労働の対価

「働く = はた楽 (ハタラク)」


「周囲の人が楽できるように (時には家族も犠牲にして) 仕事をするのが組織人としての美徳である (?) 少なくとも自分はプロとして、それを是とする配偶者と結婚した ! 」


有名な論客が、概ねこのような趣旨のことを1990年代の社内会議で繰り返し熱く語っていた。当時の私は、この言葉を「素晴らしいご家族」にお聞かせして感想を伺ってみたいものだと内心思っていたし、尊敬する何人かの先輩方も同様の見解だったようだ。少なくとも、プロのサラリーマンとして栄達する上で「都合の良い女性(または男性)」と運命的な出会いをする確率は限りなくゼロに近いと思われた。ここでいう「運命的な出会い」と「打算に基づく結合」とは全く別物である。


振り返ってみると、彼の「優秀な」後継者たちが転職先の某有名企業でいまだに「ブラックな働き方」を「今どきの若者」にも強要していて不評であるらしいことを仄聞するにつけ、今風の言い方をすれば「協働性」とは似て非なる「手の込んだやりがい搾取」のロジックだったのかもしれないとも思えてくる。


コロナ禍を機に顕在化し、それ以前から「反グローバリズム」「トランプ現象」等の潜在的原動力にもなっていたらしい「過度な能力主義 (meritocracy) への異議申し立て」の動きは今後どこまで社会的広がりを見せるのか。


日本の場合、1980年代後半には既に完成されつつあった「高度に習慣化された全体主義」の素地があったせいか、この10年近くの「反知性主義」の静かで着実な広がり(元首相たちによる「日本語の破壊 = 議論の無力化・無意味化」だけでなく、保守・革新、与党・野党、経営者・労働者といった諸概念の「専門家・当事者たち」の個々の言動に裏付けられた変質・破壊)は、諸外国のダイナミックな潮流と比較して「何となくショボイ = まるで勝つ気がない?」感じがしなくもない。

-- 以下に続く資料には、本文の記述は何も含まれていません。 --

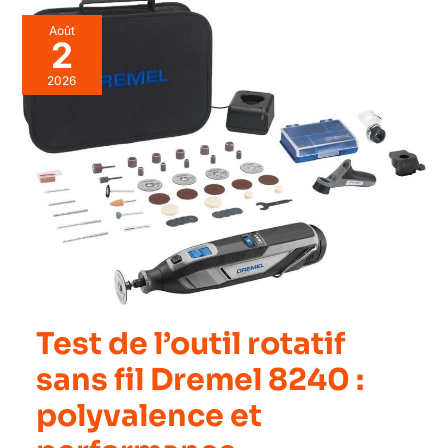
Août
2
2026
Test de l’outil rotatif
sans fil Dremel 8240 :
polyvalence et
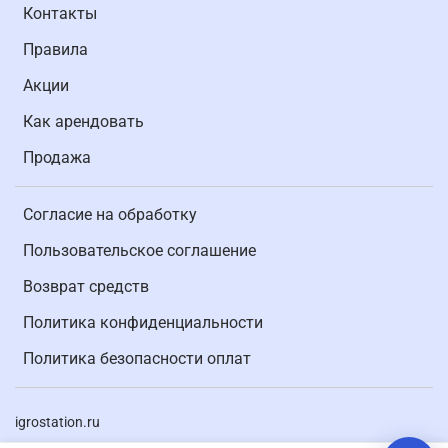
Контакты
Правила
Акции
Как арендовать
Продажа
Согласие на обработку
Пользовательское соглашение
Возврат средств
Политика конфиденциальности
Политика безопасности оплат
igrostation.ru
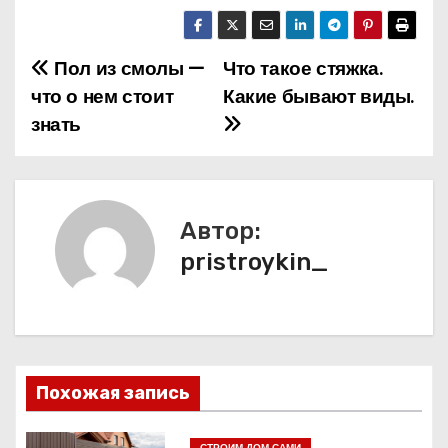
Пол из смолы —
Что такое стяжка.
Н
что о нем стоит
Какие бывают виды.
а
знать
в
и
Автор:
г
pristroykin_
а
ц
и
Похожая запись
я
СТРОИМ ДОМ САМИ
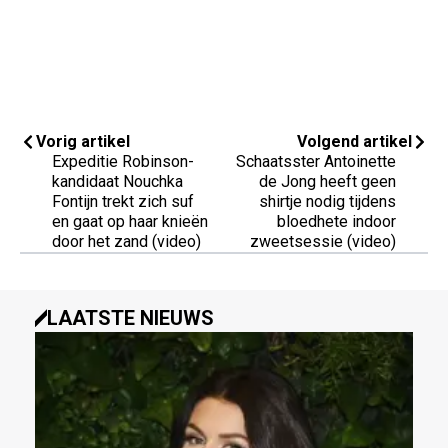
Vorig artikel
Volgend artikel
Expeditie Robinson-
Schaatsster Antoinette
kandidaat Nouchka
de Jong heeft geen
Fontijn trekt zich suf
shirtje nodig tijdens
en gaat op haar knieën
bloedhete indoor
door het zand (video)
zweetsessie (video)
LAATSTE NIEUWS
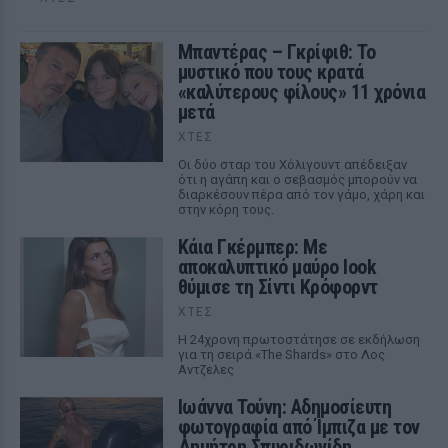
Μπαντέρας – Γκρίφιθ: Το
μυστικό που τους κρατά
«καλύτερους φίλους» 11 χρόνια
μετά
ΧΤΕΣ
Οι δύο σταρ του Χόλιγουντ απέδειξαν
ότι η αγάπη και ο σεβασμός μπορούν να
διαρκέσουν πέρα από τον γάμο, χάρη και
στην κόρη τους.
Κάια Γκέρμπερ: Με
αποκαλυπτικό μαύρο look
θύμισε τη Σίντι Κρόφορντ
ΧΤΕΣ
Η 24χρονη πρωτοστάτησε σε εκδήλωση
για τη σειρά «The Shards» στο Λος
Αντζελες
Ιωάννα Τούνη: Αδημοσίευτη
φωτογραφία από Ίμπιζα με τον
Δημήτρη Σπυριδωνίδη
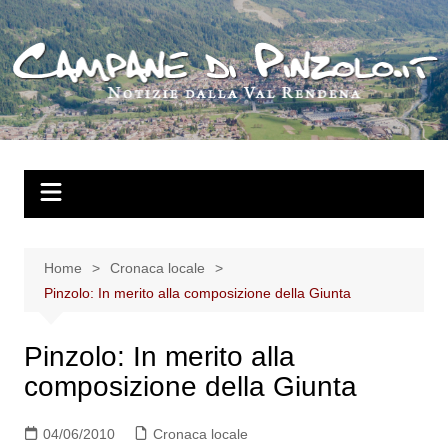
Salta
al
contenuto
Home
Cronaca locale
Pinzolo: In merito alla composizione della Giunta
Pinzolo: In merito alla
composizione della Giunta
04/06/2010
Cronaca locale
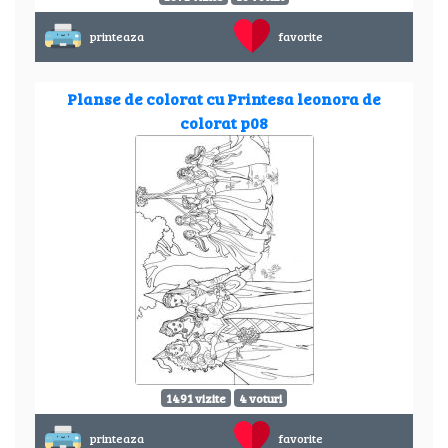
printeaza
favorite
Planse de colorat cu Printesa leonora de
colorat p08
1491 vizite
4 voturi
printeaza
favorite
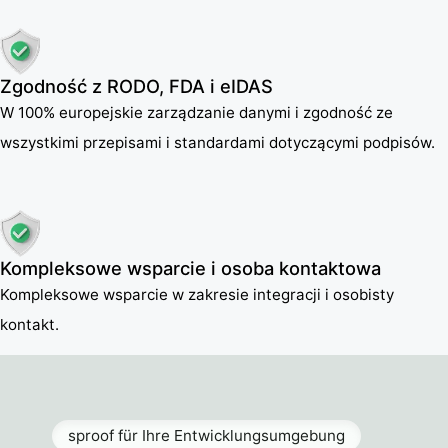
Zgodność z RODO, FDA i eIDAS
W 100% europejskie zarządzanie danymi i zgodność ze
wszystkimi przepisami i standardami dotyczącymi podpisów.
Kompleksowe wsparcie i osoba kontaktowa
Kompleksowe wsparcie w zakresie integracji i osobisty
kontakt.
sproof für Ihre Entwicklungsumgebung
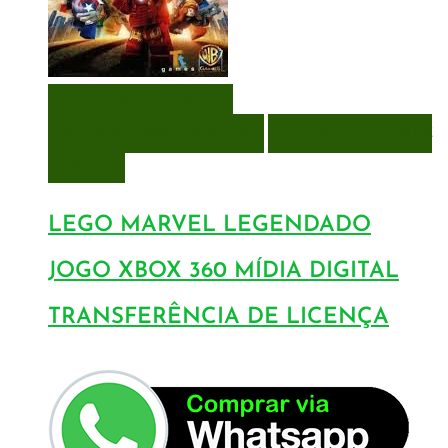
VISUALIZAÇÃO RÁPIDA
ENCOMENDAR
ENCOMENDAR
ADICIONAR A LISTA DE
DESEJOS
LEGO MARVEL LEGENDADO
JOGO XBOX 360 MÍDIA DIGITAL
TRANSFERÊNCIA DE LICENÇA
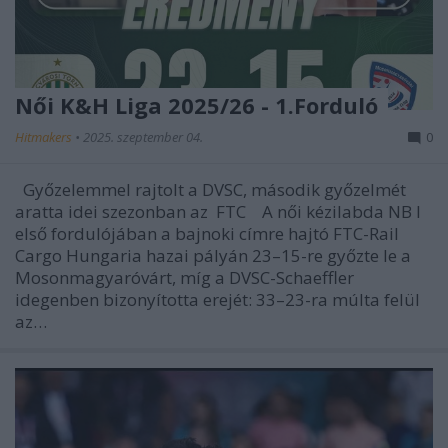
Női K&H Liga 2025/26 - 1.Forduló
Hitmakers
•
2025. szeptember 04.
0
Győzelemmel rajtolt a DVSC, második győzelmét
aratta idei szezonban az FTC A női kézilabda NB I
első fordulójában a bajnoki címre hajtó FTC-Rail
Cargo Hungaria hazai pályán 23–15-re győzte le a
Mosonmagyaróvárt, míg a DVSC-Schaeffler
idegenben bizonyította erejét: 33–23-ra múlta felül
az…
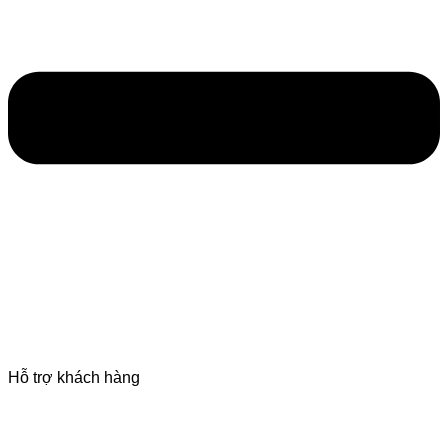
Hỗ trợ khách hàng
Hướng dẫn mua hàng online
Chính sách giao hàng
Hướng dẫn trả góp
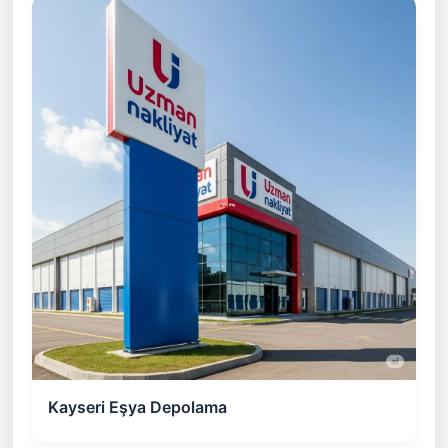
Kayseri Eşya Depolama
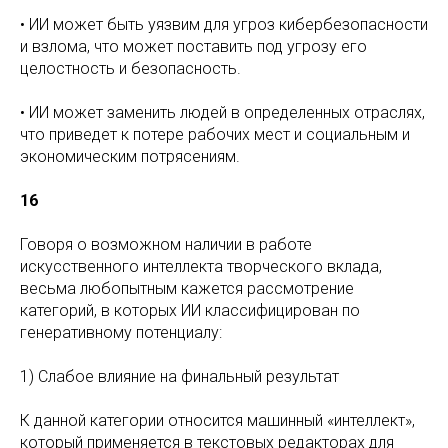
• ИИ может быть уязвим для угроз кибербезопасности
и взлома, что может поставить под угрозу его
целостность и безопасность.
• ИИ может заменить людей в определенных отраслях,
что приведет к потере рабочих мест и социальным и
экономическим потрясениям.
16
Говоря о возможном наличии в работе
искусственного интеллекта творческого вклада,
весьма любопытным кажется рассмотрение
категорий, в которых ИИ классифицирован по
генеративному потенциалу:
1) Слабое влияние на финальный результат
К данной категории относится машинный «интеллект»,
который применяется в текстовых редакторах для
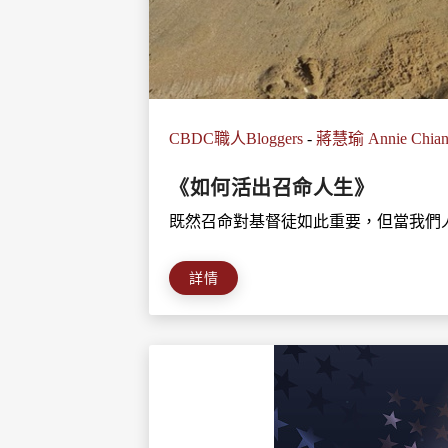
CBDC職人Bloggers
-
蔣慧瑜 Annie Chia
《如何活出召命人生》
既然召命對基督徒如此重要，但當我們人
詳情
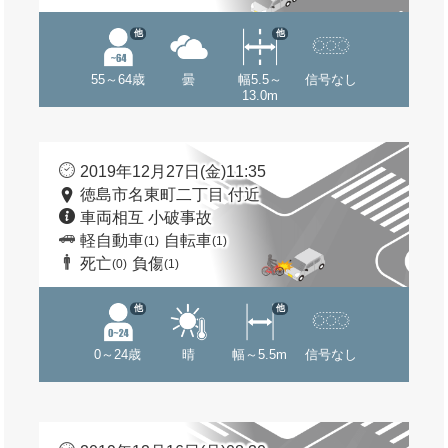
他
他
55～64歳
曇
幅5.5～
信号なし
13.0m
2019年12月27日(金)11:35
徳島市名東町二丁目 付近
車両相互 小破事故
軽自動車
自転車
(1)
(1)
死亡
負傷
(0)
(1)
他
他
0～24歳
晴
幅～5.5m
信号なし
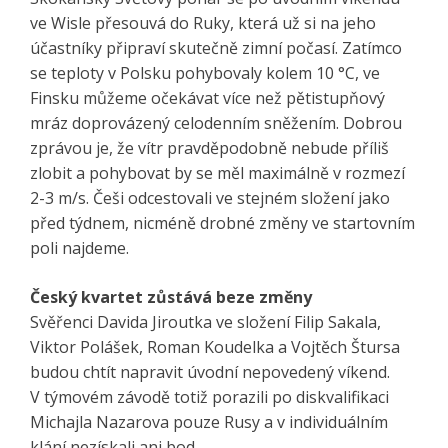
ve Wisle přesouvá do Ruky, která už si na jeho
účastníky připraví skutečně zimní počasí. Zatímco
se teploty v Polsku pohybovaly kolem 10 °C, ve
Finsku můžeme očekávat více než pětistupňový
mráz doprovázený celodenním sněžením. Dobrou
zprávou je, že vítr pravděpodobně nebude příliš
zlobit a pohybovat by se měl maximálně v rozmezí
2-3 m/s. Češi odcestovali ve stejném složení jako
před týdnem, nicméně drobné změny ve startovním
poli najdeme.
Český kvartet zůstává beze změny
Svěřenci Davida Jiroutka ve složení Filip Sakala,
Viktor Polášek, Roman Koudelka a Vojtěch Štursa
budou chtít napravit úvodní nepovedený víkend.
V týmovém závodě totiž porazili po diskvalifikaci
Michajla Nazarova pouze Rusy a v individuálním
klání nezískali ani bod.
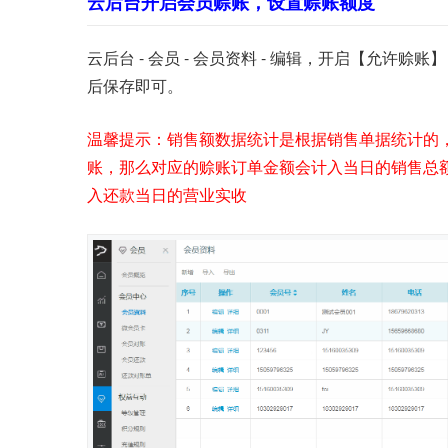
云后台开启会员赊账，设置赊账额度
云后台 - 会员 - 会员资料 - 编辑，开启【允
后保存即可。
温馨提示：销售额数据统计是根据销售单据统计的
账，那么对应的赊账订单金额会计入当日的销售总
入还款当日的营业实收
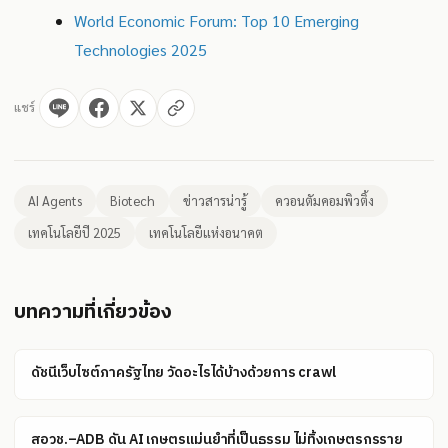
World Economic Forum: Top 10 Emerging
Technologies 2025
แชร์
AI Agents
Biotech
ข่าวสารน่ารู้
ควอนตัมคอมพิวติ้ง
เทคโนโลยีปี 2025
เทคโนโลยีแห่งอนาคต
บทความที่เกี่ยวข้อง
ดัชนีเว็บไซต์ภาครัฐไทย วัดอะไรได้บ้างด้วยการ crawl
สอวช.–ADB ดัน AI เกษตรแม่นยำที่เป็นธรรม ไม่ทิ้งเกษตรกรราย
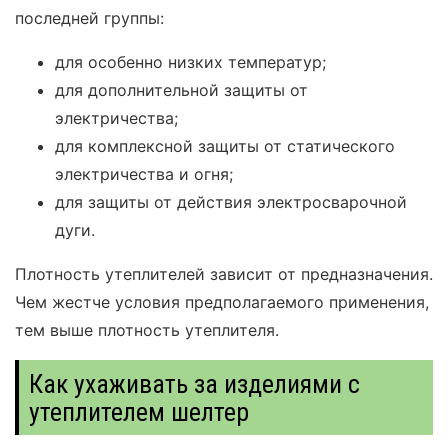
последней группы:
для особенно низких температур;
для дополнительной защиты от
электричества;
для комплексной защиты от статического
электричества и огня;
для защиты от действия электросварочной
дуги.
Плотность утеплителей зависит от предназначения.
Чем жестче условия предполагаемого применения,
тем выше плотность утеплителя.
Как ухаживать за изделиями с
утеплителем шелтер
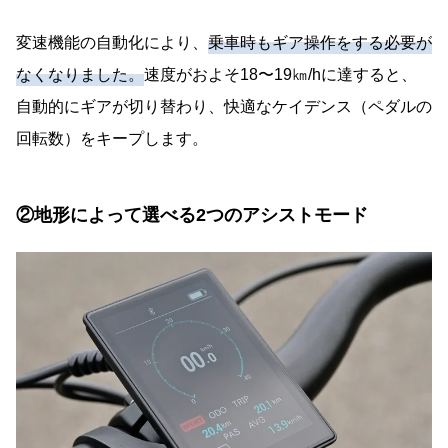
変速機能の自動化により、
乗車時もギア操作をする必要が
なくなりました。
速度がおよそ18〜19㎞/hに達すると、
自動的にギアが切り替わり、快適なケイデンス（ペダルの
回転数）をキープします。
②地形によって選べる2つのアシストモード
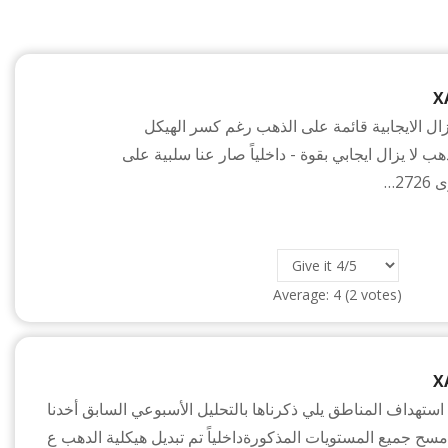
X
زال الايجابية قائمة على الذهب رغم كسر الهيكل
ذهب لا يزال ايجابي بقوة - داخلياً صار عنا سلبية على
2…
Average:
4
(
2
votes)
X
 استهداف المناطق يلي ذكرناها بالتحليل الأسبوعي السابق أخدنا
 مسح جميع المستويات المذكورةداخلياً تم تبديل هيكلية الدهب ع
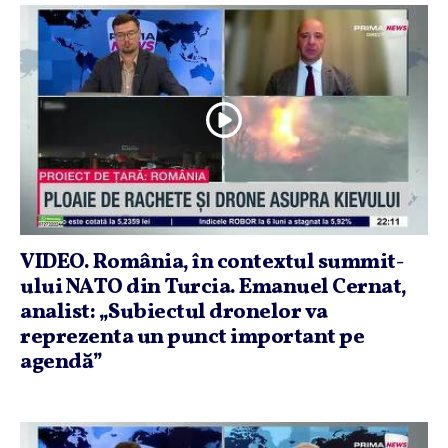
VIDEO. România, în contextul summit-
ului NATO din Turcia. Emanuel Cernat,
analist: „Subiectul dronelor va
reprezenta un punct important pe
agendă”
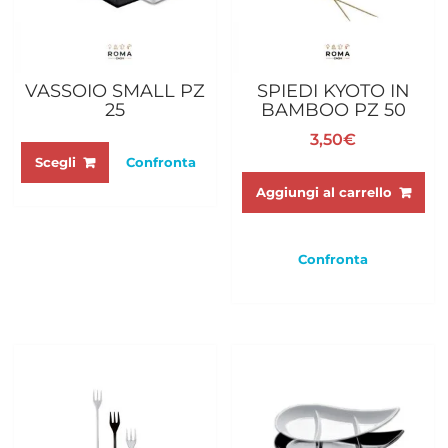
VASSOIO SMALL PZ
SPIEDI KYOTO IN
25
BAMBOO PZ 50
Questo
3,50
€
prodotto
Scegli
Confronta
ha
Aggiungi al carrello
più
varianti.
Le
Confronta
opzioni
possono
essere
scelte
nella
pagina
del
prodotto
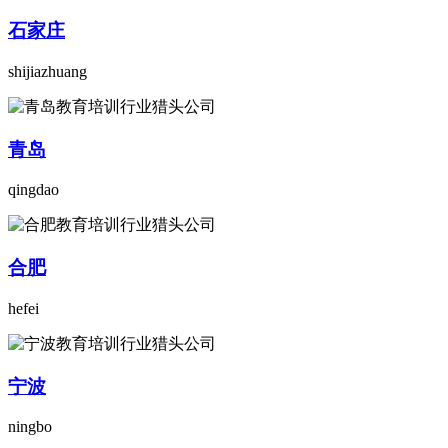
石家庄
shijiazhuang
青岛
qingdao
合肥
hefei
宁波
ningbo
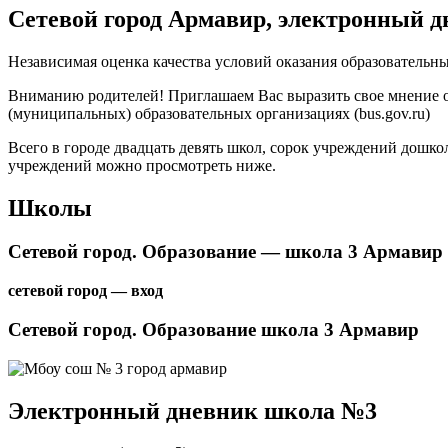
Сетевой город Армавир, электронный д
Независимая оценка качества условий оказания образовательны
Вниманию родителей! Приглашаем Вас выразить свое мнение о
(муниципальных) образовательных организациях (bus.gov.ru)
Всего в городе двадцать девять школ, сорок учреждений дошк
учреждений можно просмотреть ниже.
Школы
Сетевой город. Образование — школа 3 Армавир
сетевой город — вход
Сетевой город. Образование школа 3 Армавир
Электронный дневник школа №3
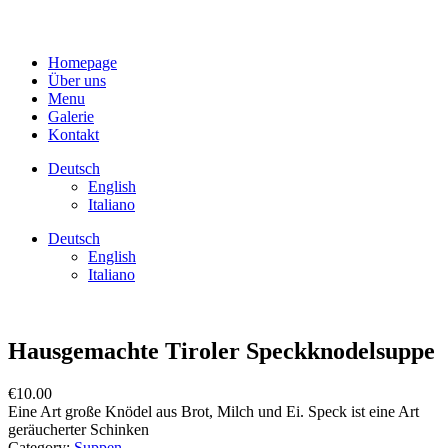
Homepage
Über uns
Menu
Galerie
Kontakt
Deutsch
English
Italiano
Deutsch
English
Italiano
Hausgemachte Tiroler Speckknodelsuppe
€
10.00
Eine Art große Knödel aus Brot, Milch und Ei. Speck ist eine Art
geräucherter Schinken
Category:
Suppen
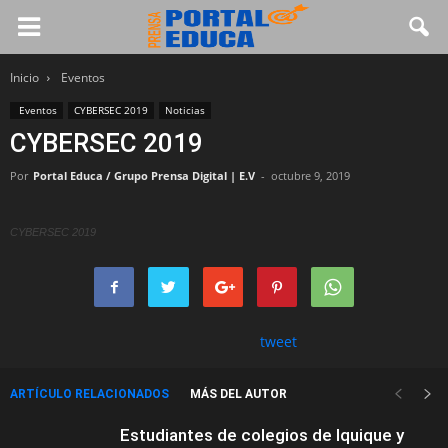
Inicio
Eventos
Eventos
CYBERSEC 2019
Noticias
CYBERSEC 2019
Por
Portal Educa / Grupo Prensa Digital | E.V
-
octubre 9, 2019
CYBERSEC 2019
tweet
ARTÍCULO RELACIONADOS
MÁS DEL AUTOR
Estudiantes de colegios de Iquique y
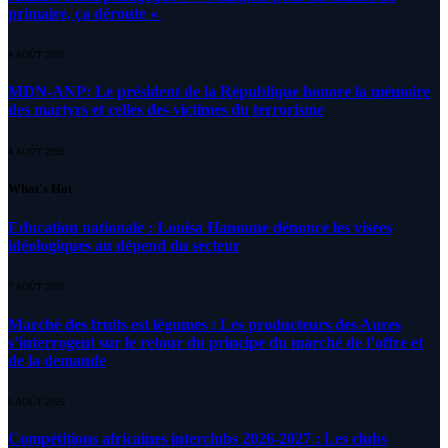
primaire, ça déroute «
4 AOÛT 2026
MDN-ANP: Le président de la République honore la mémoire
des martyrs et celles des victimes du terrorisme
4 AOÛT 2026
What's Hot
Education nationale : Louisa Hanoune dénonce les visées
idéologiques au dépend du secteur
7 AOÛT 2026
Marché des fruits est légumes : Les producteurs des Aures
s’interrogent sur le retour du principe du marché de l’offre et
de la demande
6 AOÛT 2026
Compétitions africaines interclubs 2026-2027 : Les clubs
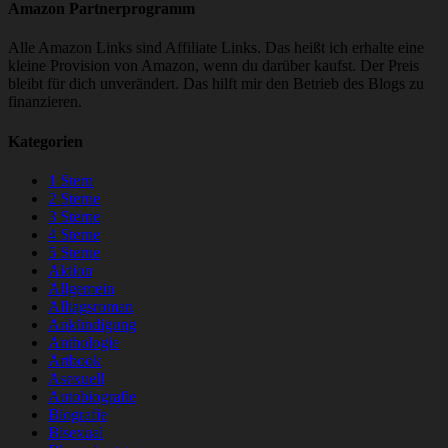
Amazon Partnerprogramm
Alle Amazon Links sind Affiliate Links. Das heißt ich erhalte eine
kleine Provision von Amazon, wenn du darüber kaufst. Der Preis
bleibt für dich unverändert. Das hilft mir den Betrieb des Blogs zu
finanzieren.
Kategorien
1 Stern
2 Sterne
3 Sterne
4 Sterne
5 Sterne
Aktion
Allgemein
Alltagsroman
Ankündigung
Anthologie
Artbook
Asexuell
Autobiografie
Biografie
Bisexual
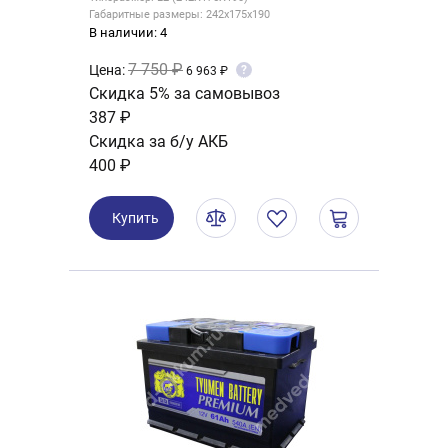
Габаритные размеры: 242x175x190
В наличии: 4
7 750 ₽
Цена:
?
6 963 ₽
Скидка 5% за самовывоз
387 ₽
Скидка за б/у АКБ
400 ₽
Купить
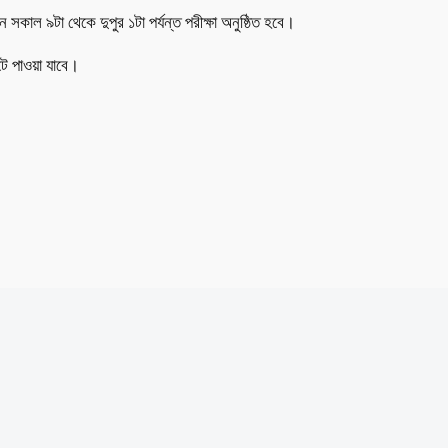
ন সকাল ৯টা থেকে দুপুর ১টা পর্যন্ত পরীক্ষা অনুষ্ঠিত হবে।
ইটে পাওয়া যাবে।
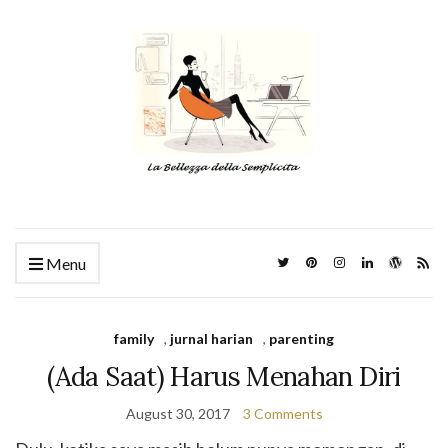
Menu
family
,
jurnal harian
,
parenting
(Ada Saat) Harus Menahan Diri
August 30, 2017
3 Comments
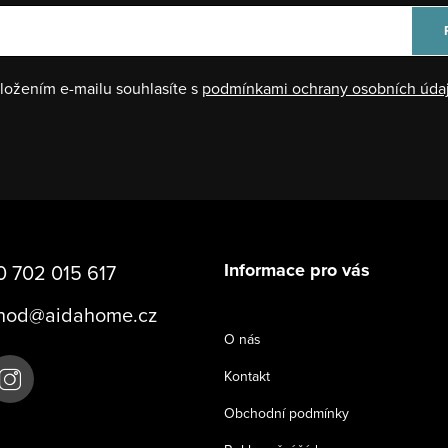
ložením e-mailu souhlasíte s
podmínkami ochrany osobních úda
Informace pro vás
 702 015 617
hod
@
aidahome.cz
O nás
Kontakt
Obchodní podmínky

乱暴な言い方をするならば、ミッドウェー海戦から玉音放送までの数年間の日本の指導者層の思考・行動様式と「数学的には同等」かもしれない。また、コロナ禍への場当たり的かつ後手後手の対応を見るまでもなく、「反知性主義」とは人がホモ・サピエンスであるのをやめるに等しい愚行である、ということは自明であろう。


マイケル・サンデルらの最近の議論によれば、「働くことの再定義」と、(やりがい搾取ではなく)「真のリスペクト」に基づく「正当な対価」の分配システムの構築とが21世紀の運命の鍵を握っているらしい。その先には「人として生きることの再定義」も待っているかもしれない。


少なくとも、「低賃金労働者の拡大再生産」を生業にするような似非学者(政商)が依然としてメディアにもてはやされ、政府の政策決定にも影響力を及ぼすような国家に「気の利いた別解」が見つかるとは、私には思えない。